■ Task instructions
Output the lines of the records below exactly, beginning at their first line and ending at the line with "Банкеты и бизнес в Храме Христа"; include no pictures.

■ Items from a dataset
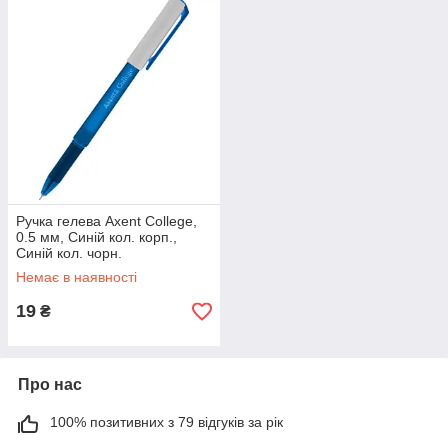
Ручка гелева Axent College,
0.5 мм, Синій кол. корп.,
Синій кол. чорн.
Немає в наявності
19
₴
Про нас
100% позитивних з 79 відгуків за рік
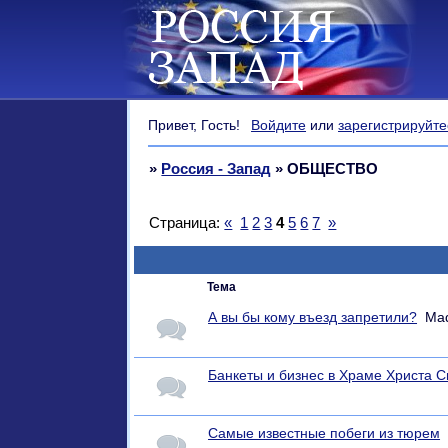
Привет, Гость!
Войдите
или
зарегистрируйте
»
Россия - Запад
»
ОБЩЕСТВО
Страница:
«
1
2
3
4
5
6
7
»
Тема
А вы бы кому въезд запретили?
Ma
Банкеты и бизнес в Храме Христа 
Самые известные побеги из тюрем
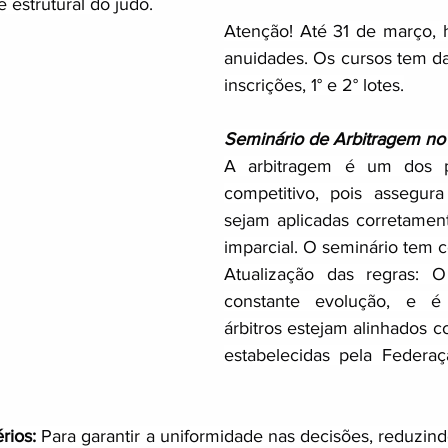
 estrutural do judô.
Atenção! Até 31 de março, 
anuidades. Os cursos tem dat
inscrições, 1° e 2° lotes.
Seminário de Arbitragem no
A arbitragem é um dos pi
competitivo, pois assegura
sejam aplicadas corretamen
imparcial. O seminário tem 
Atualização das regras: 
constante evolução, e é 
árbitros estejam alinhados 
estabelecidas pela Federaçã
rios: 
Para garantir a uniformidade nas decisões, reduzind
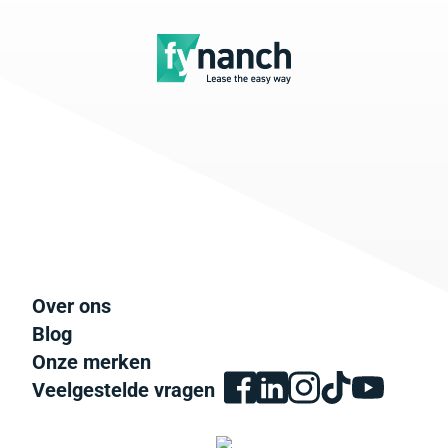
Over ons
Blog
Onze merken
Veelgestelde vragen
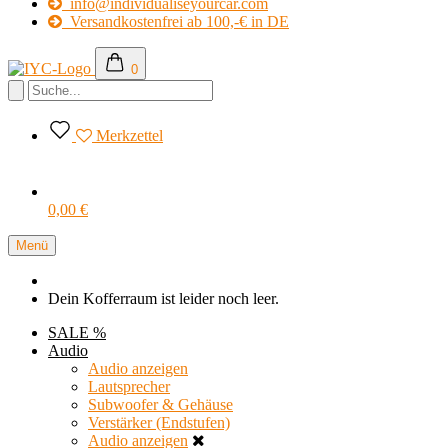
info@individualiseyourcar.com
Versandkostenfrei ab 100,-€ in DE
0
Merkzettel
0,00 €
Menü
Dein Kofferraum ist leider noch leer.
SALE %
Audio
Audio anzeigen
Lautsprecher
Subwoofer & Gehäuse
Verstärker (Endstufen)
Audio anzeigen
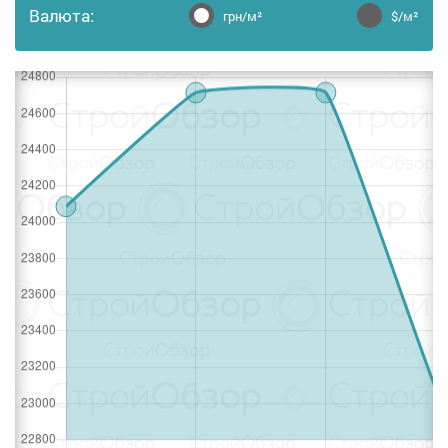
Валюта:
грн/м²
$/м²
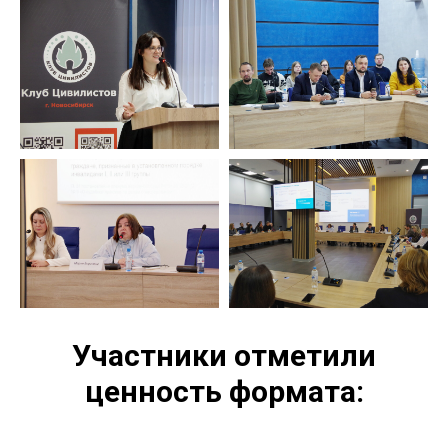
Участники отметили
ценность формата:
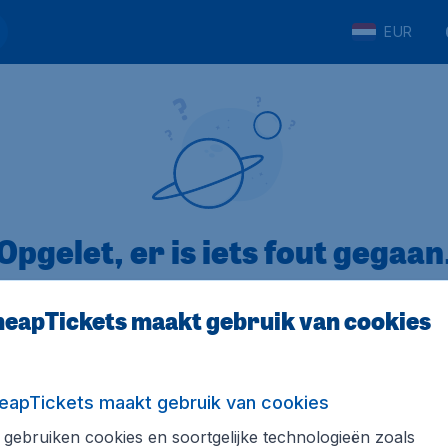
EUR
Opgelet, er is iets fout gegaan
eapTickets maakt gebruik van cookies
op Trustpilot
Op basis van
8
eapTickets maakt gebruik van cookies
gebruiken cookies en soortgelijke technologieën zoals
Tickets.be
Internationale sites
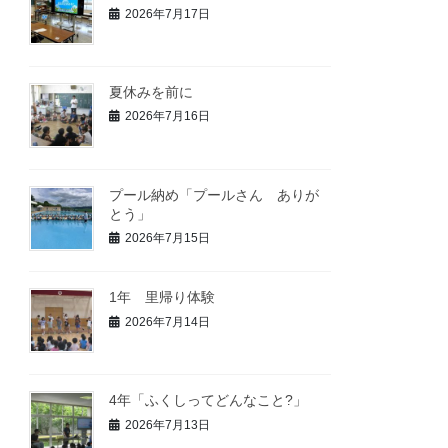
2026年7月17日
夏休みを前に
2026年7月16日
プール納め「プールさん ありが
とう」
2026年7月15日
1年 里帰り体験
2026年7月14日
4年「ふくしってどんなこと?」
2026年7月13日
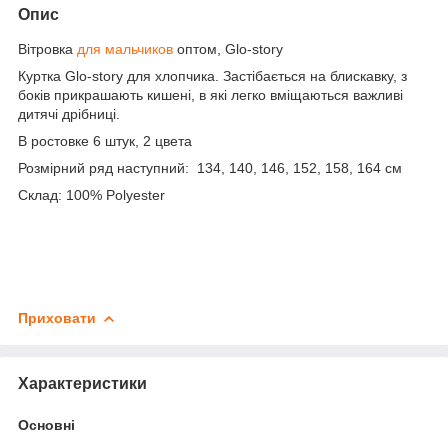
Опис
Вітровка
для мальчиков
оптом, Glo-story
Куртка Glo-story для хлопчика. Застібається на блискавку, з
боків прикрашають кишені, в які легко вміщаються важливі
дитячі дрібниці.
В ростовке 6 штук, 2 цвета
Розмірний ряд наступний: 134, 140, 146, 152, 158, 164 см
Склад: 100% Polyester
Приховати
Характеристики
Основні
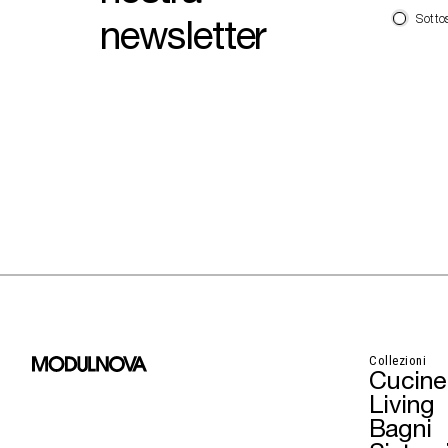
newsletter
Sotto
Collezioni
Cucine
Living
Bagni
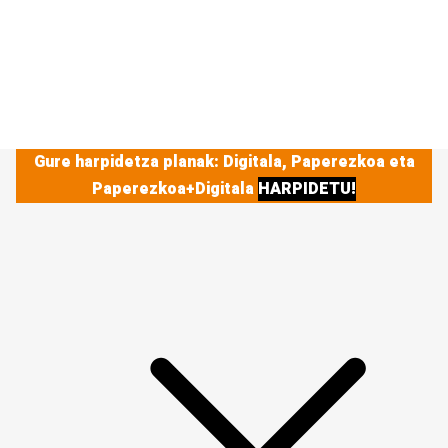
Gure harpidetza planak: Digitala, Paperezkoa eta
Paperezkoa+Digitala
HARPIDETU!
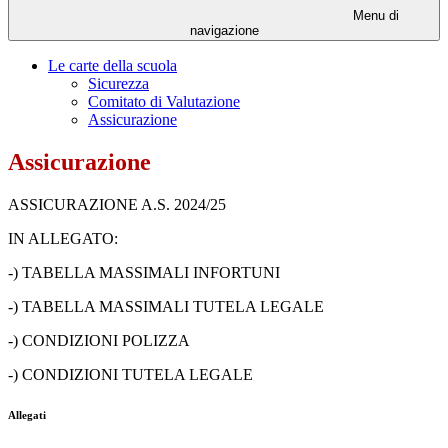
Menu di
navigazione
Le carte della scuola
Sicurezza
Comitato di Valutazione
Assicurazione
Assicurazione
ASSICURAZIONE A.S. 2024/25
IN ALLEGATO:
-) TABELLA MASSIMALI INFORTUNI
-) TABELLA MASSIMALI TUTELA LEGALE
-) CONDIZIONI POLIZZA
-) CONDIZIONI TUTELA LEGALE
Allegati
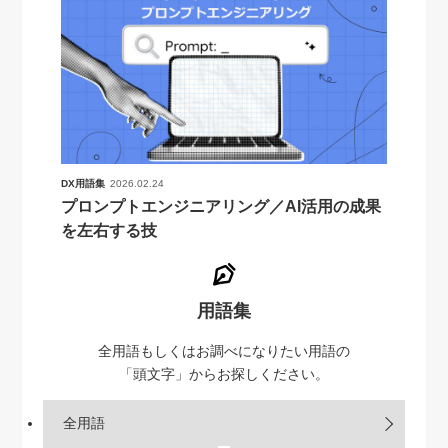
DX用語集
2026.02.24
プロンプトエンジニアリング／AI活用の成果
を左右する技
用語集
全用語もしくはお調べになりたい用語の
「頭文字」からお探しください。
全用語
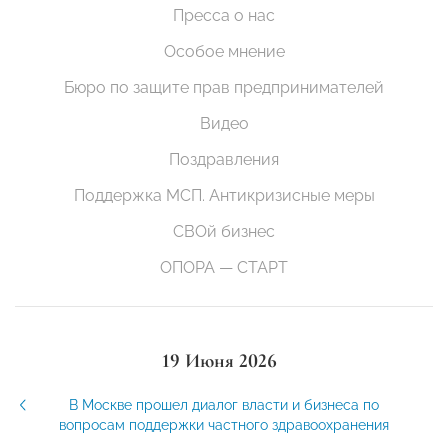
Пресса о нас
Особое мнение
Бюро по защите прав предпринимателей
Видео
Поздравления
Поддержка МСП. Антикризисные меры
СВОй бизнес
ОПОРА — СТАРТ
19 Июня 2026
В Москве прошел диалог власти и бизнеса по
вопросам поддержки частного здравоохранения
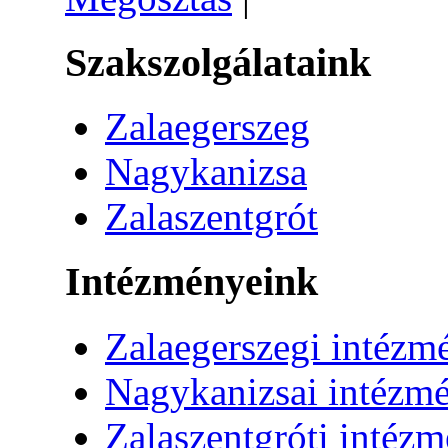
Szakszolgálataink
Zalaegerszeg
Nagykanizsa
Zalaszentgrót
Intézményeink
Zalaegerszegi intézm
Nagykanizsai intézm
Zalaszentgróti intéz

■ Task solution
Ручка гелева Axent College,
0.5 мм, Синій кол. корп.,
Синій кол. чорн.
Немає в наявності
19
₴
Про нас
100% позитивних з 79 відгуків за рік
Привет, Гость!
Войдите
или
зарегистрируйте
»
Россия - Запад
»
ОБЩЕСТВО
Страница:
«
1
2
3
4
5
6
7
»
Тема
А вы бы кому въезд запретили?
Ma
Банкеты и бизнес в Храме Христа 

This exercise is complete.